Nature's Secret Larder - Dog’s Mercury (Mercurialis perennis)


Bushcraft Blog

Dog’s Mercury (Mercurialis perennis)
6th May 2012

Dog’s Mercury (Mercurialis perennis)


Dog’s Mercury (Mercurialis perennis) is what we call an indicator species, meaning it helps to date the woodlands that it grows within.  Sometimes Dog’s Mercury can be found growing in areas which were once heavily wooded, but thanks to changes in land use and management it often stands alone, but provides a good clue that trees were once present.

Dogs mercury

Dog’s Mercury, is a common woodland species where it spreads by underground stems, covering large swaths, often appearing with other woodland species, such as violets and bluebells, but it does have a habit of shutting out many other flowers once it’s taken hold, becoming a dominant species.

In appearance, it’s nothing special, maybe 20-40cm tall with a somewhat hairy and course texture. At first glance, this perennial plant appears innocuous, but this couldn’t be further from the truth. 

Dogs mercury

Dogs mercury leaves

There is not all that much known about the toxic substances within the plant, although saponins and methylamine (mercurialine) are thought to be present. Due to the unappealing appearance (some would say a little bland) there are very few reported cases of poising as a result, at least in recent times.  This said, the most recent report of mistaken identification came from a couple of foragers who mistook it for brooklime (Veronica beccabunga). Following cooking it for their supper, the two suffered with nausea, vomiting and abdominal pains within 3 hours.  The couple were hospitalised and both fully recovered within 48 hours.

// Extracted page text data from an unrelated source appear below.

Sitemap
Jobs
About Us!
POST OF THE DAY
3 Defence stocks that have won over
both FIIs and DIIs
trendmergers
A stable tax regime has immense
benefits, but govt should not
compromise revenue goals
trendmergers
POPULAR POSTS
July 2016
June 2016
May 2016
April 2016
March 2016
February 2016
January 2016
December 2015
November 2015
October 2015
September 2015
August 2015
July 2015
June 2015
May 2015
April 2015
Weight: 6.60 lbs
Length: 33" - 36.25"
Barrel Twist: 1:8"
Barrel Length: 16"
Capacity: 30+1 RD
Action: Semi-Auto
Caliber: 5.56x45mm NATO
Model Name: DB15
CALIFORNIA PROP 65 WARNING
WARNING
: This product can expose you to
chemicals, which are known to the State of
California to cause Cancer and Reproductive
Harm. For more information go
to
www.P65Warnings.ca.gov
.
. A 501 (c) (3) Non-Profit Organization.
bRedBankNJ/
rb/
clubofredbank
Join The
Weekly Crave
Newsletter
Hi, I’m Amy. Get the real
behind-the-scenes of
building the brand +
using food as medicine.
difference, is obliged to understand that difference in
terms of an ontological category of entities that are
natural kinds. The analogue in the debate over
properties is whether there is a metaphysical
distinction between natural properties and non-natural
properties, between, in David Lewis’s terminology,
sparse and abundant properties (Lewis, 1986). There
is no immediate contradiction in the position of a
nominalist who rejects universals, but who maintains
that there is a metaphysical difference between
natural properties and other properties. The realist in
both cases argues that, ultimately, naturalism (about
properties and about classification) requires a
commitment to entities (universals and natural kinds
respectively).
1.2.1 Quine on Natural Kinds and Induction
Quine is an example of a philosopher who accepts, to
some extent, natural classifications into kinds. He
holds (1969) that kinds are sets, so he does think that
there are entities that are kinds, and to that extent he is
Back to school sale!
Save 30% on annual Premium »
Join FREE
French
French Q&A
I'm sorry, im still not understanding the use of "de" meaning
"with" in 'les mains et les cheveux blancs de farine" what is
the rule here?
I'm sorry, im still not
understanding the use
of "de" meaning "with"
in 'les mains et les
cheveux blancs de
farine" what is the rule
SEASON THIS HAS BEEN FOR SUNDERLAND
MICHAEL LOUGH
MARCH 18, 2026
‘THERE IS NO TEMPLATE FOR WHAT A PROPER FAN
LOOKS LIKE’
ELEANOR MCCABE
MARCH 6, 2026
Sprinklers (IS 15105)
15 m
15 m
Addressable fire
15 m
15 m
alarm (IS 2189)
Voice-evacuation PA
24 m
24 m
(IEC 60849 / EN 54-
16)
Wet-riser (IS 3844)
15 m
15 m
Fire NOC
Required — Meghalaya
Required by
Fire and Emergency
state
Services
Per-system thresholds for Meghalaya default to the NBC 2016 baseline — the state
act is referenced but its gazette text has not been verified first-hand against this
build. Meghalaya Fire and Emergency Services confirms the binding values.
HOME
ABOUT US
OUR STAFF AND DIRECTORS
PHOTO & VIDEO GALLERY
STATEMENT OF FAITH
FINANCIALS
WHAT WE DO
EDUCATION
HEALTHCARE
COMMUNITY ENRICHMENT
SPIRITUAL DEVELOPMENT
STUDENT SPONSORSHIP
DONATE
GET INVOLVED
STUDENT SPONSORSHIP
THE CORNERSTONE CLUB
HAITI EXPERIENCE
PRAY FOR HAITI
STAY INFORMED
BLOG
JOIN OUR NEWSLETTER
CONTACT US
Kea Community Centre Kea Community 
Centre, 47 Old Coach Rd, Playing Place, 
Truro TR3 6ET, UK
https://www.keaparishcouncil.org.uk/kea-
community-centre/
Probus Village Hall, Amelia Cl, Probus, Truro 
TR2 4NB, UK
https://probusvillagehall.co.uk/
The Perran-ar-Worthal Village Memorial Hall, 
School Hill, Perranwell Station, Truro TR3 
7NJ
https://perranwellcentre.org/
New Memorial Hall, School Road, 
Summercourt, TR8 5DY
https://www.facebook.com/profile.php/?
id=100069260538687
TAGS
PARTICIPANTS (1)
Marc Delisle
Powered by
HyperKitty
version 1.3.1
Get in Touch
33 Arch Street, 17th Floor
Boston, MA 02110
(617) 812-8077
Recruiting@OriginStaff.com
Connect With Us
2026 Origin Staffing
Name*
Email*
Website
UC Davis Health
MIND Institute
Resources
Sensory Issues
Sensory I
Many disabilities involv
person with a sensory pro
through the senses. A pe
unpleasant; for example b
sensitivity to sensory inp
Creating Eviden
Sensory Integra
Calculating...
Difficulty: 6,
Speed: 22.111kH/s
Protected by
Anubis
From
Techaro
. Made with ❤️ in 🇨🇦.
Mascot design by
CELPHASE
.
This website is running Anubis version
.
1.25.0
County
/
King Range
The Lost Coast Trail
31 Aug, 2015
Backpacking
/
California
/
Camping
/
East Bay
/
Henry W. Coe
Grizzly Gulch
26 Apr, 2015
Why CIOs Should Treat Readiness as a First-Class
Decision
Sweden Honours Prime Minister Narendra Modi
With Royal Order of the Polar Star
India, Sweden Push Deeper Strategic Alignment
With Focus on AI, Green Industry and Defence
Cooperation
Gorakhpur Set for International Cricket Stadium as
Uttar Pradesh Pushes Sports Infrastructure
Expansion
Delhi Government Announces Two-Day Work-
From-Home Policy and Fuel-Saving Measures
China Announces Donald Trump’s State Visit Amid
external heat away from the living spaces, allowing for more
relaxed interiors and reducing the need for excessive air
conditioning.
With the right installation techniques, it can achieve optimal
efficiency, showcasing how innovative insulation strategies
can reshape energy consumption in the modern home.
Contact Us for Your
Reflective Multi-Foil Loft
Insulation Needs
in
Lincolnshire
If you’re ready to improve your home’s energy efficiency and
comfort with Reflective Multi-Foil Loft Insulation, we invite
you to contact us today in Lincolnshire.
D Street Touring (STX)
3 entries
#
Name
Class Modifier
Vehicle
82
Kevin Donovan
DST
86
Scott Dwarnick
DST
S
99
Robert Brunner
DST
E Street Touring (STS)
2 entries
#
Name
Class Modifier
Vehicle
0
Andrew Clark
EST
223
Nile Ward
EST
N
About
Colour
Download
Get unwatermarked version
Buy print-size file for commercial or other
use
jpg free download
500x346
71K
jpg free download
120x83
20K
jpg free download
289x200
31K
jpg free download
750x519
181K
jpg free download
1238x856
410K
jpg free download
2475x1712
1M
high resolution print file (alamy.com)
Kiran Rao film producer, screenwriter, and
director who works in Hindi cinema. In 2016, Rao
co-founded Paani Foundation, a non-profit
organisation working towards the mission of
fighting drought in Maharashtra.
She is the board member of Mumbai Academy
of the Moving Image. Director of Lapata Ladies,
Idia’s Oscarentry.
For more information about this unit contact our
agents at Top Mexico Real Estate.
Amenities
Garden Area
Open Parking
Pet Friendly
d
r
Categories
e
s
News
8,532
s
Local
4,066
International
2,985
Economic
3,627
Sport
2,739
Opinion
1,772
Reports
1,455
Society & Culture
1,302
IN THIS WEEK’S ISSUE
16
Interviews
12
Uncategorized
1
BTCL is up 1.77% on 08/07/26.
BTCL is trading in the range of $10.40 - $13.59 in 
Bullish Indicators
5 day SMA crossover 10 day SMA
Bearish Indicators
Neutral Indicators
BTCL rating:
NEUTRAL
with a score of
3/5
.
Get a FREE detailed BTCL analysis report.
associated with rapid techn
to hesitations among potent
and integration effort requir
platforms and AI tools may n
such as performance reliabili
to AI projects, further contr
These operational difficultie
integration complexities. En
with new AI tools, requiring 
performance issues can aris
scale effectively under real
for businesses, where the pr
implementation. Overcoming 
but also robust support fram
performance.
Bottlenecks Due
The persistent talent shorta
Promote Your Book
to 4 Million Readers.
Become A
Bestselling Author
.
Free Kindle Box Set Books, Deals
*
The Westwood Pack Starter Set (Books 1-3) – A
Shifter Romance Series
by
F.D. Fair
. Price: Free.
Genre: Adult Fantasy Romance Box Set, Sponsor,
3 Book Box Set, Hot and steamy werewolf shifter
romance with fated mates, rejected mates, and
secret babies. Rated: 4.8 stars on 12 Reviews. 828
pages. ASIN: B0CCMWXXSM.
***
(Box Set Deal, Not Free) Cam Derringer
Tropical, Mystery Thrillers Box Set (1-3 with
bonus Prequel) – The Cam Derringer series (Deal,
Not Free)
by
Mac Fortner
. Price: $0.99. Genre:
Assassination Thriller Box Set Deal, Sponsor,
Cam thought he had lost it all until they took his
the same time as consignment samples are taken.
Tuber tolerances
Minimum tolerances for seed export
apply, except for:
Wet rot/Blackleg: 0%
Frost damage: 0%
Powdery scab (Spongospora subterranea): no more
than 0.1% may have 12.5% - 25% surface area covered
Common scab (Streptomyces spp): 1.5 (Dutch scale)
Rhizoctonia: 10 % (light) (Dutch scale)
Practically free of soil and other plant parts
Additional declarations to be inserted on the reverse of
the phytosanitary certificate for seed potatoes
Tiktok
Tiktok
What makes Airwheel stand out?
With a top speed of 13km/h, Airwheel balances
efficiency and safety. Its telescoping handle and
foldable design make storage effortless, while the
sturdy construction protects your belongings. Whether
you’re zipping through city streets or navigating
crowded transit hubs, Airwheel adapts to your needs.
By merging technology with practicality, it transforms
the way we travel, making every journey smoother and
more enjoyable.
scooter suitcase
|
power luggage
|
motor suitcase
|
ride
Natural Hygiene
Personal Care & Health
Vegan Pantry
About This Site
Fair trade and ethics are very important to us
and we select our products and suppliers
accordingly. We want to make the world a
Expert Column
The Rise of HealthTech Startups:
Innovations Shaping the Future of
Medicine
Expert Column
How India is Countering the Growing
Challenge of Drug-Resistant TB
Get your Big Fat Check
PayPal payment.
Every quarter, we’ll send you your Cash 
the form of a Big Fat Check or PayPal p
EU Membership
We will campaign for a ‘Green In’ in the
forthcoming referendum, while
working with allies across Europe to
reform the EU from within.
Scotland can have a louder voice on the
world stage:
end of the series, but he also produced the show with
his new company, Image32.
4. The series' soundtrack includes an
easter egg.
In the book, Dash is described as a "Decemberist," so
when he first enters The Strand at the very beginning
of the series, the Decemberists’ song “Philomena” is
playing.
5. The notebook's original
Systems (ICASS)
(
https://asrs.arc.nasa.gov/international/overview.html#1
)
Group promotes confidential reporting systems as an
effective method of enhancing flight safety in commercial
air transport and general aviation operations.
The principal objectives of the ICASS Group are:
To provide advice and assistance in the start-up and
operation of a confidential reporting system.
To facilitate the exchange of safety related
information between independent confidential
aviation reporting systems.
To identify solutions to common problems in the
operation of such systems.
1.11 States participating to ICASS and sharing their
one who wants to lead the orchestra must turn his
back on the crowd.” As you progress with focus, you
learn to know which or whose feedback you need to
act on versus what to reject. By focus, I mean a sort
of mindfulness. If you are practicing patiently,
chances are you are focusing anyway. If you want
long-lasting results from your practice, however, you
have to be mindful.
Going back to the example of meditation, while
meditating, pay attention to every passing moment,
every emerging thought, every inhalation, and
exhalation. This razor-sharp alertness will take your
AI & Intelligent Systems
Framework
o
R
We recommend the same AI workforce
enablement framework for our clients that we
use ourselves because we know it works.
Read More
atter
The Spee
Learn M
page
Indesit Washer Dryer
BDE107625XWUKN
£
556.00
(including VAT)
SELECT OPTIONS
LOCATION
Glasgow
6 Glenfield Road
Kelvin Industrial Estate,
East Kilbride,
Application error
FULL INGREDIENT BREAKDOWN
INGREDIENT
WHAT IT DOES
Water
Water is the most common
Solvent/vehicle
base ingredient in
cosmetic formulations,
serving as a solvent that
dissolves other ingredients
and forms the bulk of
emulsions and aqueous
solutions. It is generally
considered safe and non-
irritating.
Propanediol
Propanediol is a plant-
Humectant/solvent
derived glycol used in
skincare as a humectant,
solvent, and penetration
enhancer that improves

Poisoning to animals is more common, especially among cattle, sheep pigs, goats, horses, dogs and rabbits.  Occasionally the poisoning is fatal.

As a general rule, any plant which carries the name ‘dog’ was considered an inferior species, either because it lacks the scent of a closely related species, a good example being sweet violet which has a lovely perfume, and that of the dog violet which lacks the sweet scent. The name 'dog’ may also refer to the lack of medicinal properties, or the presence toxins. In general, although not a set rule, the 'dog' prefix means the plant lacks something which a closely related species has in abundance.


Sue on 09/02/17

I picked some dog mercury and ate it on a salad. I thought I'd read that a small amount was ok to eat. Luckily, I didn't feel happy with it and only ate a little, but that was enough to cause my lips, mouth and throat to burn. This was followed by a feeling of shaky weakness and a need for the toilet.
The symptoms were mild, but I feel I was very lucky. Of course, I read my herbal books and also googled 'dog Mercury' in order to identify the symptoms. I certainly won't be gathering any more, that's for sure.
Regarding dogs eating it, I did wonder if they do so in order to cure themselves of worms. Perhaps a small amount would work....but if they get the dose wrong, problems would arise?

Fran jones on 18/11/15

My dog also seeks this out and seems to love to eat it. How does it affect dogs as they seem to love it.

Susan on 03/06/14

My dog seeks this plant out when on walks in the wood near home. I am aware of its dangers, but does it have any medicinal value to a dog which has a long-standing (prior to finding dog's mercury) stomach problem?

ogg on 16/05/12

The 'dog' prefix was/is given to differentiate two species closely related, to the 'inferior' species. Here, Dog's mercury is a (medicinally) lesser plant than English mercury, and the theme continues for rose and dog rose (no smell), violet and dog violet (ditto). Dogwood is different though, that come's from 'dag' or 'dagger' because it was used as a meat skewer.